WNBA regular season statistics
| Year | Team | GP | GS | MPG | FG% | 3P% | FT% | RPG | APG | SPG | BPG | TO | PPG |
|---|---|---|---|---|---|---|---|---|---|---|---|---|---|
| 2024 | Los Angeles | 40 | 35 | 28.8 | .456 | .347 | .807 | 3.9 | 1.5 | 0.7 | 0.4 | 1.9 | 13.4 |
| 2025 | Los Angeles | 38 | 37 | 30.9 | .424 | .348 | .847 | 3.2 | 1.7 | 0.6 | 0.4 | 2.1 | 14.7 |
| Career | 2 years, 1 team | 78 | 72 | 29.8 | .439 | .347 | .825 | 3.6 | 1.6 | 0.6 | 0.4 | 2.0 | 14.0 |

===College===

NCAA statistics
| Year | Team | GP | GS | MPG | FG% | 3P% | FT% | RPG | APG | SPG | BPG | TO | PPG |
|---|---|---|---|---|---|---|---|---|---|---|---|---|---|
| 2019–20 | Mississippi State | 33 | 27 | 30.1 | 48.3 | 41.9 | 72.4 | 5.1 | 1.2 | 0.8 | 0.6 | 2.5 | 15.1 |
| 2020–21 | Mississippi State | 19 | 16 | 31.6 | 42.0 | 29.5 | 54.7 | 4.4 | 2.0 | 0.7 | 0.4 | 2.9 | 14.9 |
| 2021–22 | Mississippi State | 15 | 15 | 34.9 | 41.0 | 24.3 | 73.0 | 6.8 | 1.1 | 0.9 | 1.5 | 1.8 | 20.3 |
| 2022–23 | Tennessee | 35 | 24 | 28.3 | 54.8 | 31.4 | 79.2 | 6.1 | 1.4 | 0.8 | 0.5 | 2.6 | 19.2 |
| 2023–24 | Tennessee | 25 | 24 | 31.5 | 48.5 | 33.8 | 78.0 | 8.2 | 2.3 | 0.7 | 0.2 | 2.9 | 20.2 |
| Career |  | 127 | 106 | 30.7 | 47.9 | 30.9 | 74.2 | 6.1 | 1.6 | 0.8 | 0.6 | 2.6 | 17.8 |

== Personal life ==
Rickea and fellow WNBA player Betnijah Laney-Hamilton share a godmother, Debra Walker, who played with Laney-Hamilton's mother Yolanda on the historic Cheyney State Lady Wolves basketball team.

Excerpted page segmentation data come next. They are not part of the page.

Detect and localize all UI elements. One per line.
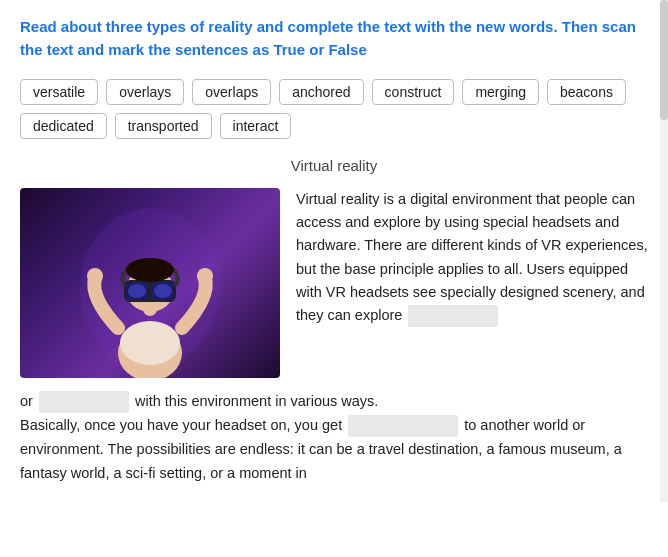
text-with-env: with this environment in various ways. [135, 393, 378, 409]
word-chip-anchored[interactable]: anchored [279, 79, 363, 105]
word-chip-construct[interactable]: construct [372, 79, 455, 105]
vr-image [20, 188, 280, 378]
scrollbar[interactable] [660, 0, 668, 502]
text-basically: Basically, once you have your headset on… [20, 417, 342, 433]
vr-blank-1[interactable] [408, 305, 498, 327]
blank-transported[interactable] [348, 415, 458, 437]
blank-interact[interactable] [39, 391, 129, 413]
word-chip-merging[interactable]: merging [462, 79, 539, 105]
word-chip-beacons[interactable]: beacons [547, 79, 626, 105]
svg-point-2 [120, 321, 180, 365]
scrollbar-thumb[interactable] [660, 0, 668, 120]
word-chip-overlays[interactable]: overlays [106, 79, 184, 105]
word-chip-overlaps[interactable]: overlaps [192, 79, 271, 105]
vr-text-content: Virtual reality is a digital environment… [296, 191, 648, 323]
text-or: or [20, 393, 33, 409]
svg-point-11 [128, 284, 146, 298]
body-paragraph-1: or with this environment in various ways… [20, 390, 648, 414]
word-chip-interact[interactable]: interact [220, 113, 292, 139]
vr-description: Virtual reality is a digital environment… [296, 188, 648, 378]
instruction-text: Read about three types of reality and co… [20, 16, 648, 61]
word-chip-transported[interactable]: transported [115, 113, 212, 139]
svg-point-4 [197, 268, 213, 284]
svg-point-10 [126, 258, 174, 282]
word-chip-dedicated[interactable]: dedicated [20, 113, 107, 139]
body-paragraph-2: Basically, once you have your headset on… [20, 414, 648, 486]
svg-point-12 [154, 284, 172, 298]
word-chip-versatile[interactable]: versatile [20, 79, 98, 105]
svg-point-3 [87, 268, 103, 284]
word-bank: versatile overlays overlaps anchored con… [20, 79, 648, 139]
section-title: Virtual reality [20, 157, 648, 174]
vr-section: Virtual reality is a digital environment… [20, 188, 648, 378]
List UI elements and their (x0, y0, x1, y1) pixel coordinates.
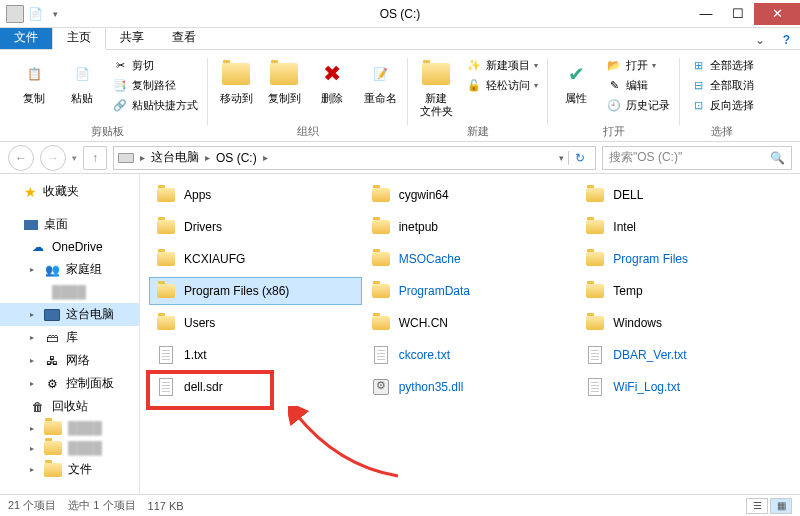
drive-icon (118, 153, 134, 163)
file-item[interactable]: Intel (579, 214, 790, 240)
file-item[interactable]: Program Files (579, 246, 790, 272)
file-icon (585, 377, 605, 397)
newfolder-button[interactable]: 新建 文件夹 (414, 54, 458, 118)
view-details-button[interactable]: ☰ (746, 498, 768, 514)
sidebar-controlpanel[interactable]: ▸⚙控制面板 (0, 372, 139, 395)
copyto-button[interactable]: 复制到 (262, 54, 306, 105)
recyclebin-icon: 🗑 (30, 399, 46, 415)
delete-button[interactable]: ✖删除 (310, 54, 354, 105)
file-item[interactable]: python35.dll (365, 374, 576, 400)
folder-icon (371, 281, 391, 301)
tab-file[interactable]: 文件 (0, 26, 52, 49)
tab-home[interactable]: 主页 (52, 25, 106, 50)
edit-button[interactable]: ✎编辑 (602, 76, 674, 94)
file-item[interactable]: Windows (579, 310, 790, 336)
qat-dropdown-icon[interactable]: ▾ (46, 5, 64, 23)
sidebar-docs[interactable]: ▸文件 (0, 458, 139, 481)
tab-share[interactable]: 共享 (106, 26, 158, 49)
copy-button[interactable]: 📋 复制 (12, 54, 56, 105)
properties-icon: ✔ (560, 58, 592, 90)
properties-button[interactable]: ✔属性 (554, 54, 598, 105)
forward-button[interactable]: → (40, 145, 66, 171)
sidebar-recyclebin[interactable]: 🗑回收站 (0, 395, 139, 418)
file-item[interactable]: Program Files (x86) (150, 278, 361, 304)
file-icon (156, 345, 176, 365)
sidebar-blur3[interactable]: ▸████ (0, 438, 139, 458)
history-button[interactable]: 🕘历史记录 (602, 96, 674, 114)
file-item[interactable]: ckcore.txt (365, 342, 576, 368)
file-name: Windows (613, 316, 662, 330)
file-item[interactable]: WCH.CN (365, 310, 576, 336)
selectall-button[interactable]: ⊞全部选择 (686, 56, 758, 74)
file-item[interactable]: WiFi_Log.txt (579, 374, 790, 400)
moveto-button[interactable]: 移动到 (214, 54, 258, 105)
folder-icon (585, 281, 605, 301)
cut-button[interactable]: ✂剪切 (108, 56, 202, 74)
copypath-button[interactable]: 📑复制路径 (108, 76, 202, 94)
sidebar-homegroup[interactable]: ▸👥家庭组 (0, 258, 139, 281)
chevron-right-icon[interactable]: ▸ (203, 152, 212, 163)
search-icon: 🔍 (770, 151, 785, 165)
address-bar[interactable]: ▸ 这台电脑 ▸ OS (C:) ▸ ▾ ↻ (113, 146, 596, 170)
file-name: 1.txt (184, 348, 207, 362)
sidebar-thispc[interactable]: ▸这台电脑 (0, 303, 139, 326)
file-item[interactable]: Temp (579, 278, 790, 304)
edit-icon: ✎ (606, 77, 622, 93)
paste-button[interactable]: 📄 粘贴 (60, 54, 104, 105)
open-button[interactable]: 📂打开 ▾ (602, 56, 674, 74)
file-item[interactable]: Drivers (150, 214, 361, 240)
annotation-arrow (288, 406, 408, 486)
sidebar-blur1[interactable]: ████ (0, 281, 139, 303)
search-input[interactable]: 搜索"OS (C:)" 🔍 (602, 146, 792, 170)
file-item[interactable]: Users (150, 310, 361, 336)
ribbon-expand-icon[interactable]: ⌄ (747, 31, 773, 49)
invert-button[interactable]: ⊡反向选择 (686, 96, 758, 114)
chevron-right-icon[interactable]: ▸ (138, 152, 147, 163)
navigation-pane[interactable]: ★收藏夹 桌面 ☁OneDrive ▸👥家庭组 ████ ▸这台电脑 ▸🗃库 ▸… (0, 174, 140, 494)
sidebar-libraries[interactable]: ▸🗃库 (0, 326, 139, 349)
sidebar-network[interactable]: ▸🖧网络 (0, 349, 139, 372)
rename-button[interactable]: 📝重命名 (358, 54, 402, 105)
maximize-button[interactable]: ☐ (722, 3, 754, 25)
selectnone-button[interactable]: ⊟全部取消 (686, 76, 758, 94)
sidebar-onedrive[interactable]: ☁OneDrive (0, 236, 139, 258)
recent-dropdown-icon[interactable]: ▾ (72, 153, 77, 163)
tab-view[interactable]: 查看 (158, 26, 210, 49)
qat-newfile-icon[interactable]: 📄 (26, 5, 44, 23)
help-icon[interactable]: ? (773, 31, 800, 49)
breadcrumb-thispc[interactable]: 这台电脑 (151, 149, 199, 166)
folder-icon (156, 217, 176, 237)
back-button[interactable]: ← (8, 145, 34, 171)
up-button[interactable]: ↑ (83, 146, 107, 170)
file-item[interactable]: ProgramData (365, 278, 576, 304)
sidebar-desktop[interactable]: 桌面 (0, 213, 139, 236)
close-button[interactable]: ✕ (754, 3, 800, 25)
folder-icon (44, 463, 62, 477)
file-item[interactable]: MSOCache (365, 246, 576, 272)
refresh-icon[interactable]: ↻ (568, 151, 591, 165)
address-dropdown-icon[interactable]: ▾ (553, 153, 564, 163)
file-item[interactable]: inetpub (365, 214, 576, 240)
easyaccess-button[interactable]: 🔓轻松访问 ▾ (462, 76, 542, 94)
file-name: cygwin64 (399, 188, 449, 202)
file-item[interactable]: cygwin64 (365, 182, 576, 208)
star-icon: ★ (24, 184, 37, 200)
chevron-right-icon[interactable]: ▸ (261, 152, 270, 163)
minimize-button[interactable]: — (690, 3, 722, 25)
file-name: KCXIAUFG (184, 252, 245, 266)
newitem-button[interactable]: ✨新建项目 ▾ (462, 56, 542, 74)
file-item[interactable]: DELL (579, 182, 790, 208)
file-item[interactable]: KCXIAUFG (150, 246, 361, 272)
file-pane[interactable]: Appscygwin64DELLDriversinetpubIntelKCXIA… (140, 174, 800, 494)
view-icons-button[interactable]: ▦ (770, 498, 792, 514)
file-item[interactable]: 1.txt (150, 342, 361, 368)
file-item[interactable]: DBAR_Ver.txt (579, 342, 790, 368)
file-name: DELL (613, 188, 643, 202)
paste-shortcut-button[interactable]: 🔗粘贴快捷方式 (108, 96, 202, 114)
file-item[interactable]: Apps (150, 182, 361, 208)
breadcrumb-drive[interactable]: OS (C:) (216, 151, 257, 165)
file-item[interactable]: dell.sdr (150, 374, 361, 400)
sidebar-favorites[interactable]: ★收藏夹 (0, 180, 139, 203)
sidebar-blur2[interactable]: ▸████ (0, 418, 139, 438)
file-icon (585, 345, 605, 365)
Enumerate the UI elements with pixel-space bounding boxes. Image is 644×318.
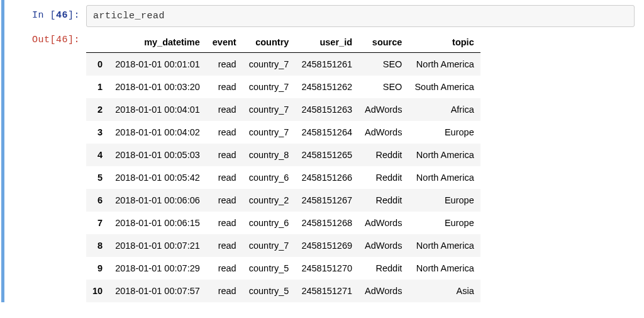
cell-topic: Europe [408, 189, 480, 212]
cell-my_datetime: 2018-01-01 00:07:29 [109, 257, 206, 280]
row-index: 5 [86, 166, 109, 189]
cell-country: country_7 [243, 234, 296, 257]
cell-user_id: 2458151261 [295, 53, 358, 76]
cell-event: read [206, 166, 243, 189]
row-index: 10 [86, 280, 109, 302]
cell-country: country_7 [243, 53, 296, 76]
cell-country: country_2 [243, 189, 296, 212]
row-index: 7 [86, 212, 109, 234]
cell-source: Reddit [358, 144, 408, 166]
cell-source: AdWords [358, 234, 408, 257]
cell-user_id: 2458151263 [295, 98, 358, 121]
table-row: 32018-01-01 00:04:02readcountry_72458151… [86, 121, 480, 144]
out-close: ]: [68, 35, 80, 45]
cell-source: AdWords [358, 280, 408, 302]
cell-source: AdWords [358, 98, 408, 121]
cell-topic: North America [408, 53, 480, 76]
cell-my_datetime: 2018-01-01 00:06:06 [109, 189, 206, 212]
cell-event: read [206, 212, 243, 234]
cell-my_datetime: 2018-01-01 00:07:57 [109, 280, 206, 302]
table-row: 82018-01-01 00:07:21readcountry_72458151… [86, 234, 480, 257]
cell-user_id: 2458151268 [295, 212, 358, 234]
col-event: event [206, 32, 243, 53]
cell-event: read [206, 121, 243, 144]
output-area: my_datetime event country user_id source… [86, 30, 644, 302]
cell-topic: Europe [408, 212, 480, 234]
cell-my_datetime: 2018-01-01 00:06:15 [109, 212, 206, 234]
cell-country: country_7 [243, 121, 296, 144]
cell-event: read [206, 144, 243, 166]
cell-topic: North America [408, 257, 480, 280]
cell-country: country_6 [243, 166, 296, 189]
cell-event: read [206, 98, 243, 121]
cell-country: country_7 [243, 76, 296, 98]
cell-country: country_5 [243, 280, 296, 302]
cell-user_id: 2458151266 [295, 166, 358, 189]
table-header: my_datetime event country user_id source… [86, 32, 480, 53]
cell-country: country_5 [243, 257, 296, 280]
code-text: article_read [93, 11, 165, 21]
cell-country: country_7 [243, 98, 296, 121]
cell-topic: Europe [408, 121, 480, 144]
input-row: In [46]: article_read [11, 5, 644, 27]
in-close: ]: [68, 10, 80, 21]
row-index: 3 [86, 121, 109, 144]
cell-topic: North America [408, 234, 480, 257]
cell-user_id: 2458151267 [295, 189, 358, 212]
cell-my_datetime: 2018-01-01 00:03:20 [109, 76, 206, 98]
cell-country: country_8 [243, 144, 296, 166]
header-row: my_datetime event country user_id source… [86, 32, 480, 53]
cell-my_datetime: 2018-01-01 00:04:02 [109, 121, 206, 144]
cell-event: read [206, 53, 243, 76]
table-row: 52018-01-01 00:05:42readcountry_62458151… [86, 166, 480, 189]
cell-country: country_6 [243, 212, 296, 234]
cell-topic: South America [408, 76, 480, 98]
code-input[interactable]: article_read [86, 5, 635, 27]
row-index: 6 [86, 189, 109, 212]
cell-user_id: 2458151265 [295, 144, 358, 166]
cell-topic: Africa [408, 98, 480, 121]
cell-event: read [206, 234, 243, 257]
cell-event: read [206, 189, 243, 212]
cell-source: AdWords [358, 121, 408, 144]
table-row: 22018-01-01 00:04:01readcountry_72458151… [86, 98, 480, 121]
row-index: 4 [86, 144, 109, 166]
cell-my_datetime: 2018-01-01 00:05:42 [109, 166, 206, 189]
out-label: Out[ [32, 35, 56, 45]
cell-user_id: 2458151262 [295, 76, 358, 98]
cell-topic: Asia [408, 280, 480, 302]
cell-event: read [206, 280, 243, 302]
output-prompt: Out[46]: [11, 30, 86, 45]
cell-user_id: 2458151264 [295, 121, 358, 144]
in-label: In [ [32, 10, 56, 21]
table-row: 12018-01-01 00:03:20readcountry_72458151… [86, 76, 480, 98]
table-body: 02018-01-01 00:01:01readcountry_72458151… [86, 53, 480, 303]
cell-source: Reddit [358, 166, 408, 189]
cell-my_datetime: 2018-01-01 00:04:01 [109, 98, 206, 121]
row-index: 1 [86, 76, 109, 98]
cell-my_datetime: 2018-01-01 00:05:03 [109, 144, 206, 166]
col-source: source [358, 32, 408, 53]
cell-my_datetime: 2018-01-01 00:07:21 [109, 234, 206, 257]
cell-user_id: 2458151271 [295, 280, 358, 302]
table-row: 72018-01-01 00:06:15readcountry_62458151… [86, 212, 480, 234]
row-index: 2 [86, 98, 109, 121]
col-topic: topic [408, 32, 480, 53]
row-index: 8 [86, 234, 109, 257]
row-index: 9 [86, 257, 109, 280]
output-row: Out[46]: my_datetime event country user_… [11, 30, 644, 302]
index-header [86, 32, 109, 53]
table-row: 02018-01-01 00:01:01readcountry_72458151… [86, 53, 480, 76]
cell-topic: North America [408, 166, 480, 189]
cell-source: Reddit [358, 257, 408, 280]
cell-topic: North America [408, 144, 480, 166]
cell-my_datetime: 2018-01-01 00:01:01 [109, 53, 206, 76]
cell-source: SEO [358, 76, 408, 98]
cell-source: Reddit [358, 189, 408, 212]
table-row: 92018-01-01 00:07:29readcountry_52458151… [86, 257, 480, 280]
in-number: 46 [56, 10, 68, 21]
col-my_datetime: my_datetime [109, 32, 206, 53]
cell-source: SEO [358, 53, 408, 76]
col-country: country [243, 32, 296, 53]
input-prompt: In [46]: [11, 5, 86, 21]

In July 2024, Jackson became the first WNBA player to sign a shoe deal with Skechers.

On February 7, 2026, Jackson was the victim of a domestic dispute in Miami-Dade County, Florida, which resulted in James Pearce Jr. being arrested on two charges of aggravated battery with a deadly weapon and one count of aggravated stalking.